== TASK REQUIREMENTS ==
Return every line below as is, leaving out the pictures.
═════ DATA EXTRACT ═════
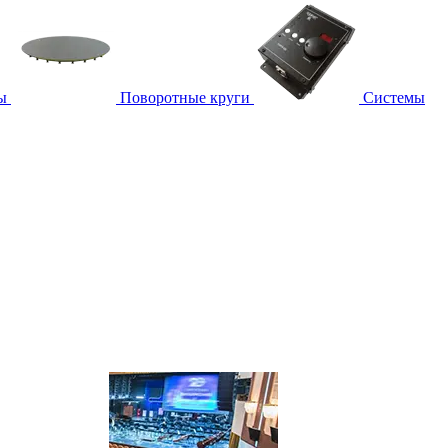
ы
Поворотные круги
Системы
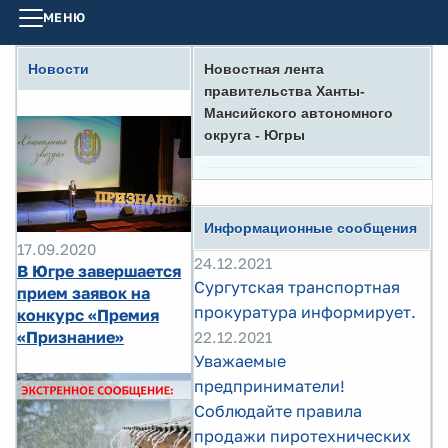
МЕНЮ
Новости
Новостная лента
правительства Ханты-
Мансийского автономного
округа - Югры
Информационные сообщения
17.09.2020
24.12.2021
В Югре завершается
Сургутская транспортная
прием заявок на
прокуратура информирует.
конкурс «Премия
«Признание»
22.12.2021
Уважаемые
предприниматели!
Соблюдайте правила
продажи пиротехнических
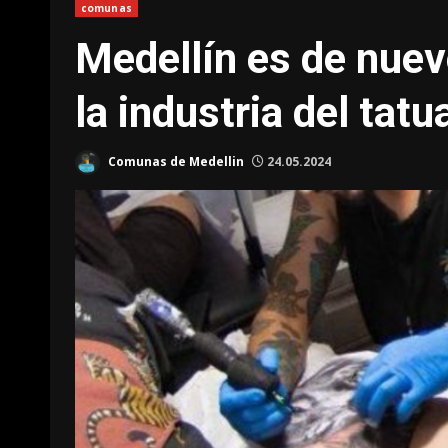
comunas
Medellín es de nuev
la industria del tatu
Comunas de Medellin
24.05.2024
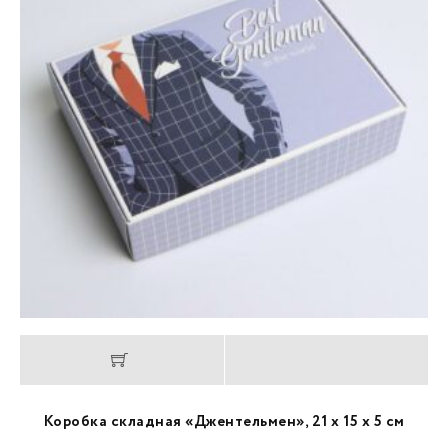
Коробка складная «Джентельмен», 21 х 15 х 5 см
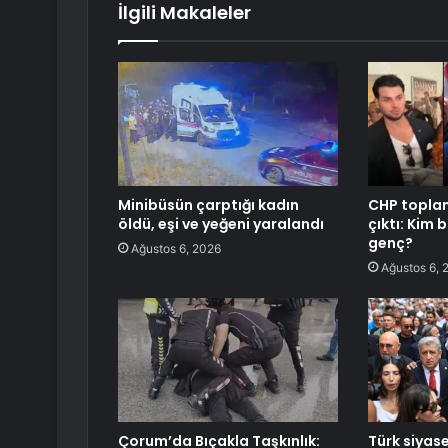
İlgili Makaleler
Minibüsün çarptığı kadın
CHP toplan
öldü, eşi ve yeğeni yaralandı
çıktı: Kim 
genç?
Ağustos 6, 2026
Ağustos 6, 
Çorum’da Bıçakla Taşkınlık:
Türk siyase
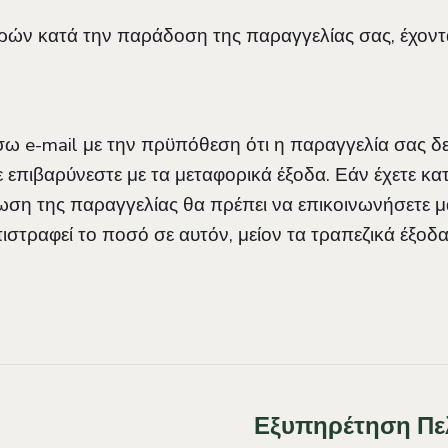
παρών κατά την παράδοση της παραγγελίας σας, έχοντ
σω e-mail με την πρϋπόθεση ότι η παραγγελία σας δ
ε επιβαρύνεστε με τα μεταφορικά έξοδα. Εάν έχετε κα
ση της παραγγελίας θα πρέπει να επικοινωνήσετε μα
ιστραφεί το ποσό σε αυτόν, μείον τα τραπεζικά έξο
Εξυπηρέτηση Πε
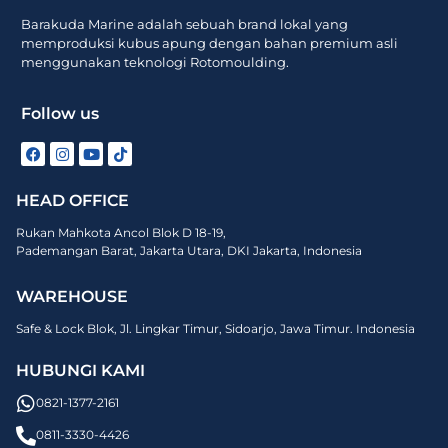
Barakuda Marine adalah sebuah brand lokal yang
memproduksi kubus apung dengan bahan premium asli
menggunakan teknologi Rotomoulding.
Follow us
HEAD OFFICE
Rukan Mahkota Ancol Blok D 18-19,
Pademangan Barat, Jakarta Utara, DKI Jakarta, Indonesia
WAREHOUSE
Safe & Lock Blok, Jl. Lingkar Timur, Sidoarjo, Jawa Timur. Indonesia
HUBUNGI KAMI
0821-1377-2161
0811-3330-4426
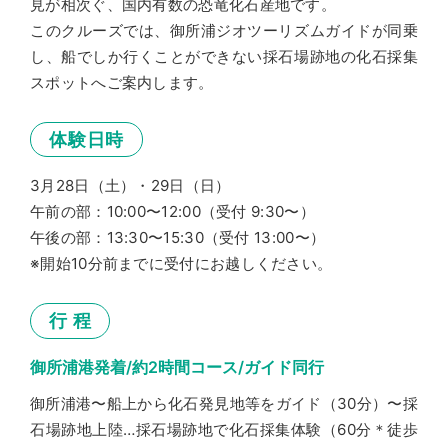
見が相次ぐ、国内有数の恐竜化石産地です。
◯トイレは出発前に済ませてください。（現地に
このクルーズでは、御所浦ジオツーリズムガイドが同乗
はトイレがありません）
し、船でしか行くことができない採石場跡地の化石採集
◯体験中は同行ガイドの指示に必ず従ってくださ
スポットへご案内します。
い。指示に従っていただけない場合は体験を中
止する場合がございます。
体験日時
◯指定の場所以外での化⽯採集は⾏わないでくだ
さい。
3月28日（土）・29日（日）
◯崖や崩落斜⾯等、危険な場所には近づかないで
午前の部：10:00〜12:00（受付 9:30〜）
ください。
午後の部：13:30〜15:30（受付 13:00〜）
※開始10分前までに受付にお越しください。
◯ハンマーの使⽤時は⼗分に気をつけてくださ
い。
行 程
◯硬い石や大きな石は無理に割ろうとしないでく
ださい。（破片が飛んで危険です）
御所浦港発着/約2時間コース/ガイド同行
◯ハンマー同⼠をぶつけ合わないでください。
御所浦港〜船上から化石発見地等をガイド（30分）〜採
◯脊椎動物化石や学術上重要な化石は持ち帰るこ
石場跡地上陸…採石場跡地で化石採集体験（60分＊徒歩
とができません。御所浦恐竜の島博物館に寄贈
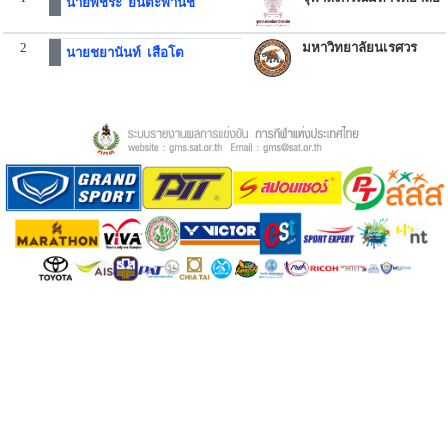
นายพัชระ ยันตะพานิช
2
มหาวิทยาลัยนเรศวร
นายชยานันท์ เสือโต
═════
== RESPONSE ==
ы
Поворотные круги
Системы
МЕНЮ
Новости
Новостная лента
правительства Ханты-
Мансийского автономного
округа - Югры
Информационные сообщения
17.09.2020
24.12.2021
В Югре завершается
Сургутская транспортная
прием заявок на
прокуратура информирует.
конкурс «Премия
«Признание»
22.12.2021
Уважаемые
предприниматели!
Соблюдайте правила
продажи пиротехнических
comunas
Medellín es de nuev
la industria del tatu
Comunas de Medellin
24.05.2024
Коробка складная «Джентельмен», 21 х 15 х 5 см
İlgili Makaleler
Minibüsün çarptığı kadın
CHP toplan
öldü, eşi ve yeğeni yaralandı
çıktı: Kim 
genç?
Ağustos 6, 2026
Ağustos 6, 
Çorum’da Bıçakla Taşkınlık:
Türk siyase
παρών κατά την παράδοση της παραγγελίας σας, έχοντ
σω e-mail με την πρϋπόθεση ότι η παραγγελία σας δ
ε επιβαρύνεστε με τα μεταφορικά έξοδα. Εάν έχετε κα
ση της παραγγελίας θα πρέπει να επικοινωνήσετε μα
ιστραφεί το ποσό σε αυτόν, μείον τα τραπεζικά έξο
Εξυπηρέτηση Πε
Barakuda Marine adalah sebuah brand lokal yang
memproduksi kubus apung dengan bahan premium asli
menggunakan teknologi Rotomoulding.
Follow us
HEAD OFFICE
Rukan Mahkota Ancol Blok D 18-19,
Pademangan Barat, Jakarta Utara, DKI Jakarta, Indonesia
WAREHOUSE
Safe & Lock Blok, Jl. Lingkar Timur, Sidoarjo, Jawa Timur. Indonesia
HUBUNGI KAMI
0821-1377-2161
0811-3330-4426
見が相次ぐ、国内有数の恐竜化石産地です。
◯トイレは出発前に済ませてください。（現地に
このクルーズでは、御所浦ジオツーリズムガイドが同乗
はトイレがありません）
し、船でしか行くことができない採石場跡地の化石採集
◯体験中は同行ガイドの指示に必ず従ってくださ
スポットへご案内します。
い。指示に従っていただけない場合は体験を中
止する場合がございます。
体験日時
◯指定の場所以外での化⽯採集は⾏わないでくだ
さい。
3月28日（土）・29日（日）
◯崖や崩落斜⾯等、危険な場所には近づかないで
午前の部：10:00〜12:00（受付 9:30〜）
ください。
午後の部：13:30〜15:30（受付 13:00〜）
※開始10分前までに受付にお越しください。
◯ハンマーの使⽤時は⼗分に気をつけてくださ
い。
行 程
◯硬い石や大きな石は無理に割ろうとしないでく
ださい。（破片が飛んで危険です）
御所浦港発着/約2時間コース/ガイド同行
◯ハンマー同⼠をぶつけ合わないでください。
御所浦港〜船上から化石発見地等をガイド（30分）〜採
◯脊椎動物化石や学術上重要な化石は持ち帰るこ
石場跡地上陸…採石場跡地で化石採集体験（60分＊徒歩
とができません。御所浦恐竜の島博物館に寄贈
นายพัชระ ยันตะพานิช
2
มหาวิทยาลัยนเรศวร
นายชยานันท์ เสือโต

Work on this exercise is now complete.